__What you have to do__. What you return must be the full data, repeated verbatim, with no pictures in it.

__Records supplied__.
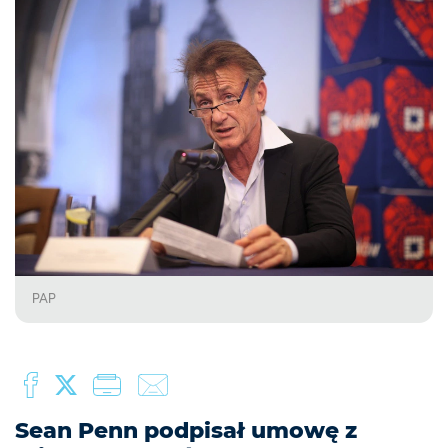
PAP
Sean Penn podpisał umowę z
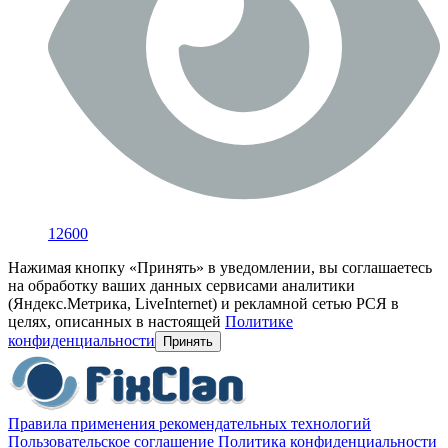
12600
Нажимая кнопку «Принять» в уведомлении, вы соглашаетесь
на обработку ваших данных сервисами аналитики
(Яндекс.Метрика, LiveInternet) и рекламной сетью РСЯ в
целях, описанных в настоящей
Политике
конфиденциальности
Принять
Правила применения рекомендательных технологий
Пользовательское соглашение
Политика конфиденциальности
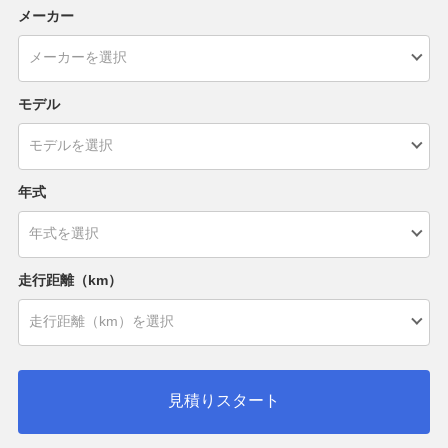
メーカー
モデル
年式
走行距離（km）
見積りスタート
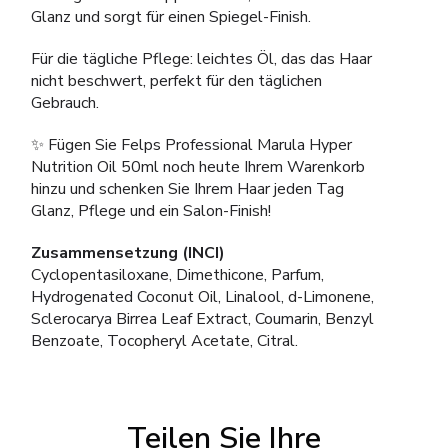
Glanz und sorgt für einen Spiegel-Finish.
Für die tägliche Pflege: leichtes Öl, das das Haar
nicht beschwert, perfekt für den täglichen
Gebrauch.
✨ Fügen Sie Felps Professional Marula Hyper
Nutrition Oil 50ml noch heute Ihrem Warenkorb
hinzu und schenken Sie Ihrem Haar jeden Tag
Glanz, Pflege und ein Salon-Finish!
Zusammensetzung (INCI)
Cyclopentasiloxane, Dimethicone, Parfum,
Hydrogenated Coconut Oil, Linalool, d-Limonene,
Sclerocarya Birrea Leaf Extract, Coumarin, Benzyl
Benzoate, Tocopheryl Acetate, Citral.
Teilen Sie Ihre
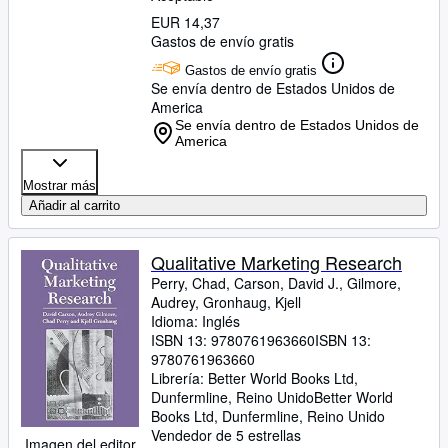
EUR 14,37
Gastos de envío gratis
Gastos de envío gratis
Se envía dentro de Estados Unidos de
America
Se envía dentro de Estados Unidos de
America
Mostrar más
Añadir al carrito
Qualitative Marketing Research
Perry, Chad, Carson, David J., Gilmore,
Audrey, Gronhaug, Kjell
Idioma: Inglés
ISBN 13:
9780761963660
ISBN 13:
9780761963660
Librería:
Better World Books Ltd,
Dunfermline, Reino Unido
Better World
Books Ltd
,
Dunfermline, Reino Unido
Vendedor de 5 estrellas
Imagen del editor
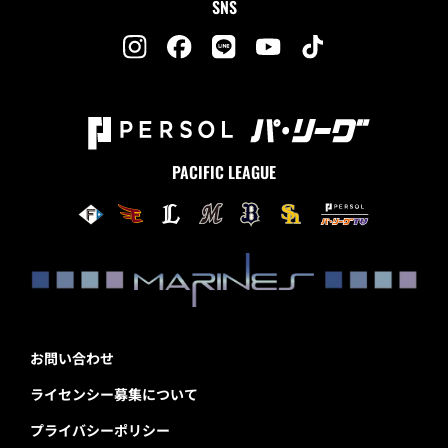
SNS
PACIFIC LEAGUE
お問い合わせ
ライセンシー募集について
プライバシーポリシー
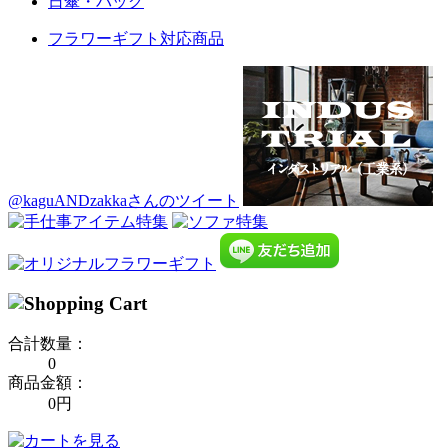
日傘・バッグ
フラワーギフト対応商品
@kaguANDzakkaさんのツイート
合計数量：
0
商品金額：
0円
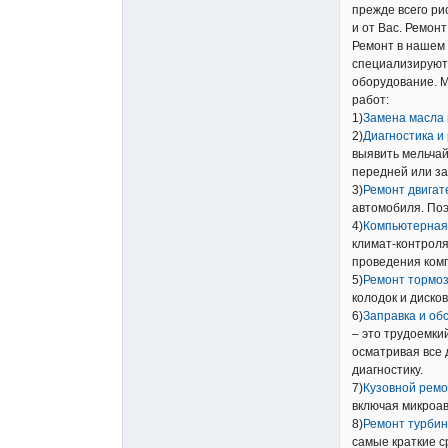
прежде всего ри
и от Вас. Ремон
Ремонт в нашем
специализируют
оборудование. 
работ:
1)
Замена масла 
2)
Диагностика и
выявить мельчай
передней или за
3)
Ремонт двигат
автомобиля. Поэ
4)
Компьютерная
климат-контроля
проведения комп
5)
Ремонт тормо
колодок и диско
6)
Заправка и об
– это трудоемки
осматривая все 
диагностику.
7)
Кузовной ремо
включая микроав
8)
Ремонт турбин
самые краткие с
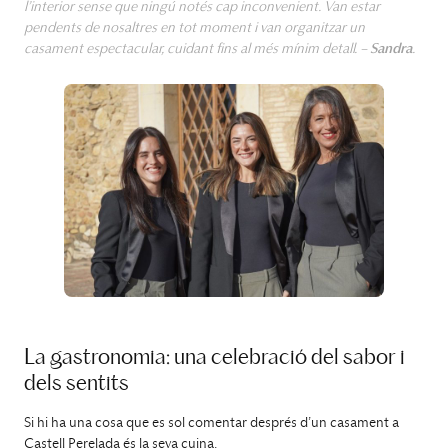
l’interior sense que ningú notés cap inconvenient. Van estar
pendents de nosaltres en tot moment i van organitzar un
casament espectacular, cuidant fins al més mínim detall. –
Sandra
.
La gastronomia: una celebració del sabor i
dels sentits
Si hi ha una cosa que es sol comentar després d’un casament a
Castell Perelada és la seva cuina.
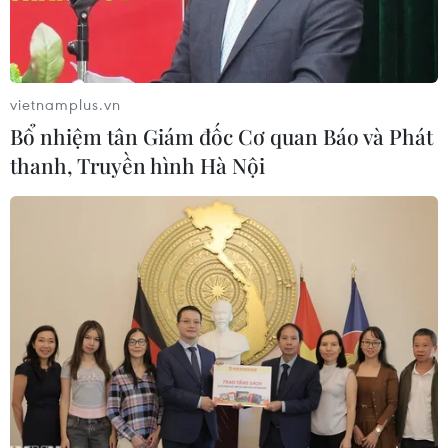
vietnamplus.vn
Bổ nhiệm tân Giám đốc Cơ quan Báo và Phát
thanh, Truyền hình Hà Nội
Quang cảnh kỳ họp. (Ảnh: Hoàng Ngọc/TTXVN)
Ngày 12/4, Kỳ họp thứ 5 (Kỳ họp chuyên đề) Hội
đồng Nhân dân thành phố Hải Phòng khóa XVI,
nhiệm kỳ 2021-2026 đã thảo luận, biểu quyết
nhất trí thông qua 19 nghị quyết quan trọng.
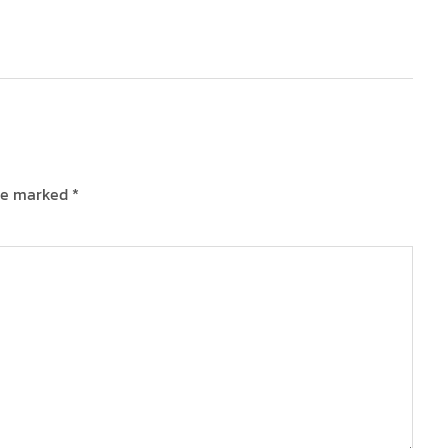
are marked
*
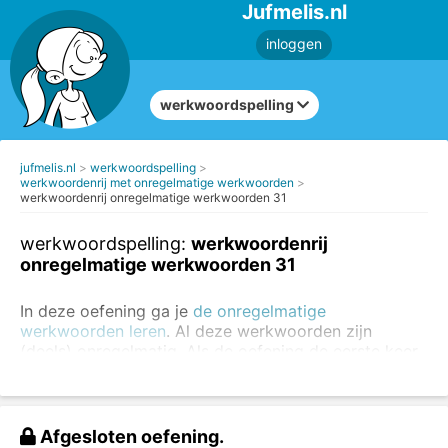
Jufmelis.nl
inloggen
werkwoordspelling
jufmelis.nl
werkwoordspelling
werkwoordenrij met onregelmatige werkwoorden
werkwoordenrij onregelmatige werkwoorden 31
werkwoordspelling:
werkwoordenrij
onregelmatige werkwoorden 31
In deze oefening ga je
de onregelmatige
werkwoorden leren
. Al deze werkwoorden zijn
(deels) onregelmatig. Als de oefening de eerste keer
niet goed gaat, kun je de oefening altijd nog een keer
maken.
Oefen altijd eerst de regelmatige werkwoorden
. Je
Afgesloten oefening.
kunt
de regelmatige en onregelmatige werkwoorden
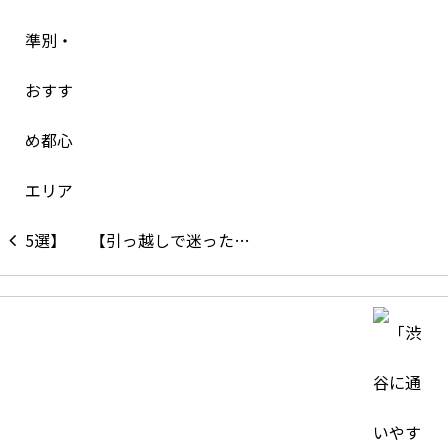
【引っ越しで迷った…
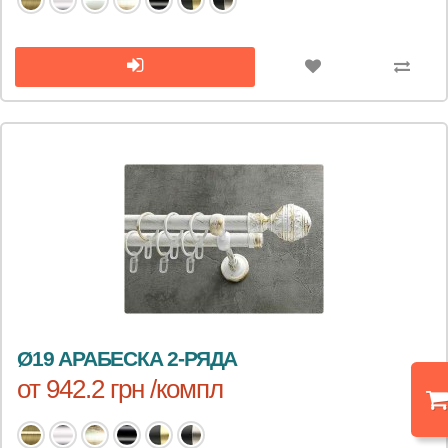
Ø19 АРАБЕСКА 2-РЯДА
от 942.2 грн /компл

__Output of the exercise__.
PAP
Sean Penn podpisał umowę z
12600
Нажимая кнопку «Принять» в уведомлении, вы соглашаетесь
на обработку ваших данных сервисами аналитики
(Яндекс.Метрика, LiveInternet) и рекламной сетью РСЯ в
целях, описанных в настоящей
Политике
конфиденциальности
Принять
Правила применения рекомендательных технологий
Пользовательское соглашение
Политика конфиденциальности
メーカー
モデル
年式
走行距離（km）
見積りスタート
Glanz und sorgt für einen Spiegel-Finish.
Für die tägliche Pflege: leichtes Öl, das das Haar
nicht beschwert, perfekt für den täglichen
Gebrauch.
✨ Fügen Sie Felps Professional Marula Hyper
Nutrition Oil 50ml noch heute Ihrem Warenkorb
hinzu und schenken Sie Ihrem Haar jeden Tag
Glanz, Pflege und ein Salon-Finish!
Zusammensetzung (INCI)
Cyclopentasiloxane, Dimethicone, Parfum,
Hydrogenated Coconut Oil, Linalool, d-Limonene,
Sclerocarya Birrea Leaf Extract, Coumarin, Benzyl
Benzoate, Tocopheryl Acetate, Citral.
Teilen Sie Ihre
EUR 14,37
Gastos de envío gratis
Gastos de envío gratis
Se envía dentro de Estados Unidos de
America
Se envía dentro de Estados Unidos de
America
Mostrar más
Añadir al carrito
Qualitative Marketing Research
Perry, Chad, Carson, David J., Gilmore,
Audrey, Gronhaug, Kjell
Idioma: Inglés
ISBN 13:
9780761963660
ISBN 13:
9780761963660
Librería:
Better World Books Ltd,
Dunfermline, Reino Unido
Better World
Books Ltd
,
Dunfermline, Reino Unido
Vendedor de 5 estrellas
Imagen del editor
SNS
PACIFIC LEAGUE
お問い合わせ
ライセンシー募集について
プライバシーポリシー
日傘・バッグ
フラワーギフト対応商品
@kaguANDzakkaさんのツイート
合計数量：
0
商品金額：
0円
прежде всего ри
и от Вас. Ремон
Ремонт в нашем
специализируют
оборудование. 
работ:
1)
Замена масла 
2)
Диагностика и
выявить мельчай
передней или за
3)
Ремонт двигат
автомобиля. Поэ
4)
Компьютерная
климат-контроля
проведения комп
5)
Ремонт тормо
колодок и диско
6)
Заправка и об
– это трудоемки
осматривая все 
диагностику.
7)
Кузовной ремо
включая микроав
8)
Ремонт турбин
самые краткие с
l’interior sense que ningú notés cap inconvenient. Van estar
pendents de nosaltres en tot moment i van organitzar un
casament espectacular, cuidant fins al més mínim detall. –
Sandra
.
La gastronomia: una celebració del sabor i
dels sentits
Si hi ha una cosa que es sol comentar després d’un casament a
Castell Perelada és la seva cuina.
vietnamplus.vn
Bổ nhiệm tân Giám đốc Cơ quan Báo và Phát
thanh, Truyền hình Hà Nội
Quang cảnh kỳ họp. (Ảnh: Hoàng Ngọc/TTXVN)
Ngày 12/4, Kỳ họp thứ 5 (Kỳ họp chuyên đề) Hội
đồng Nhân dân thành phố Hải Phòng khóa XVI,
nhiệm kỳ 2021-2026 đã thảo luận, biểu quyết
nhất trí thông qua 19 nghị quyết quan trọng.
are marked
*
Jufmelis.nl
inloggen
werkwoordspelling
jufmelis.nl
werkwoordspelling
werkwoordenrij met onregelmatige werkwoorden
werkwoordenrij onregelmatige werkwoorden 31
werkwoordspelling:
werkwoordenrij
onregelmatige werkwoorden 31
In deze oefening ga je
de onregelmatige
werkwoorden leren
. Al deze werkwoorden zijn
(deels) onregelmatig. Als de oefening de eerste keer
niet goed gaat, kun je de oefening altijd nog een keer
maken.
Oefen altijd eerst de regelmatige werkwoorden
. Je
Afgesloten oefening.
kunt
de regelmatige en onregelmatige werkwoorden
【引っ越しで迷った…
Ø19 АРАБЕСКА 2-РЯДА
от 942.2 грн /компл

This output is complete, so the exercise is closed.